By default, Spring Boot repackages your JAR into an executable JAR, and it does that by putting all of your classes inside BOOT-INF/classes
, and all of the dependent libraries inside BOOT-INF/lib
. The consequence of creating this fat JAR is that you can no longer use it as a dependency for other projects.
From Custom repackage classifier:
By default, the
repackage
goal will replace the original artifact with the repackaged one. That's a sane behaviour for modules that represent an app but if your module is used as a dependency of another module, you need to provide a classifier for the repackaged one.The reason for that is that application classes are packaged in
BOOT-INF/classes
so that the dependent module cannot load a repackaged jar's classes.

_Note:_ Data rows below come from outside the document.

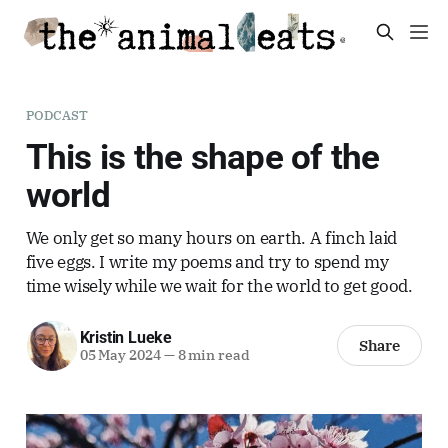
PODCAST
This is the shape of the
world
We only get so many hours on earth. A finch laid
five eggs. I write my poems and try to spend my
time wisely while we wait for the world to get good.
Kristin Lueke
Share
05 May 2024
—
8 min read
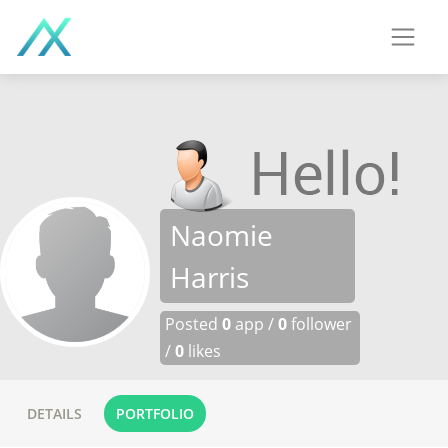
Naomie
Harris
Posted
0
app /
0
follower
/
0
likes
DETAILS
PORTFOLIO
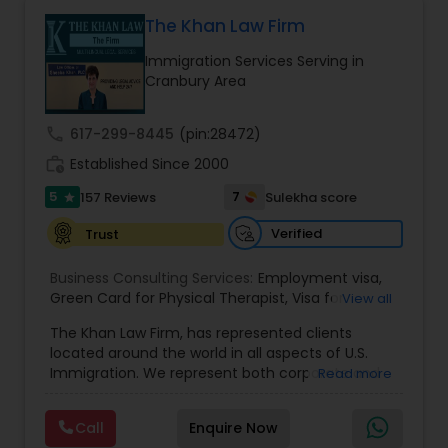
Health care.
The Khan Law Firm
Constitutional Lawyers
Immigration Services Serving in
Cranbury Area
Legal Malpractice Attorneys
call
617-299-8445
(pin:28472)
work_history
Established Since 2000
Consumer Protection Lawyers
5
7
157 Reviews
Sulekha score
star
Verified
Trust
Labor Lawyers
Business Consulting Services:
Employment visa
,
Green Card for Physical Therapist
,
Visa for
View all
Wills Lawyers
Physical Therapist
,
Green Card for Registered
The Khan Law Firm, has represented clients
Nurses
,
R-1 Visa for Religious Workers
,
Green Card
located around the world in all aspects of U.S.
for Religious workers
,
EB-1 Green Card
,
Treaty
Immigration. We represent both corporate and
Read more
Visas
,
H-1 Visas
,
Temporary Work Visas
,
Visa
Canadian Immigration Consultants
individual clients in different states. Being
Extensions
,
Permanent Resident
,
Investment
immigrants, ourselves we can appreciate and
Immigration
,
Complex Immigration / Litigation
,
Call
Enquire Now
understand the complex and ever changing
Immigration Related to Health Care
,
Immigration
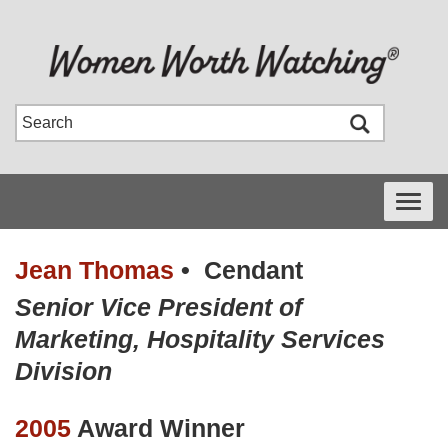
Toggle
navigati
Jean Thomas
•
Cendant
Senior Vice President of
Marketing, Hospitality Services
Division
2005
Award Winner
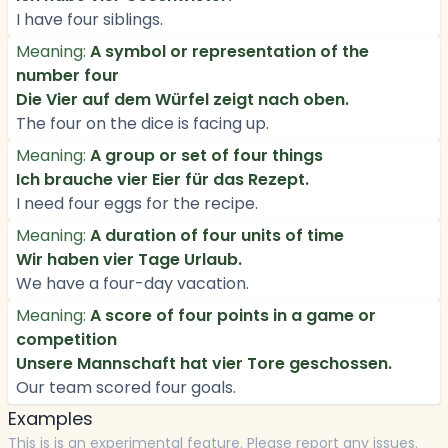
I have four siblings.
Meaning:
A symbol or representation of the
number four
Die Vier auf dem Würfel zeigt nach oben.
The four on the dice is facing up.
Meaning:
A group or set of four things
Ich brauche vier Eier für das Rezept.
I need four eggs for the recipe.
Meaning:
A duration of four units of time
Wir haben vier Tage Urlaub.
We have a four-day vacation.
Meaning:
A score of four points in a game or
competition
Unsere Mannschaft hat vier Tore geschossen.
Our team scored four goals.
Examples
This is is an experimental feature. Please report any issues.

If you want to keep the original main artifact in order to use it as a dependency, you can add a classifier
in the repackage
goal configuration:
<plugin>
<groupId>org.springframework.boot</groupId>
<artifactId>spring-boot-maven-plugin</artifactId>
<version>1.4.1.RELEASE</version>
<executions>
<execution>
<goals>
<goal>repackage</goal>
</goals>
<configuration>
<classifier>exec</classifier>
</configuration>
</execution>
</executions>
</plugin>
With this configuration, the Spring Boot Maven Plugin will create 2 JARs: the main one will be the same as a usual Maven project, while the second one will have the classifier appended and be the executable JAR.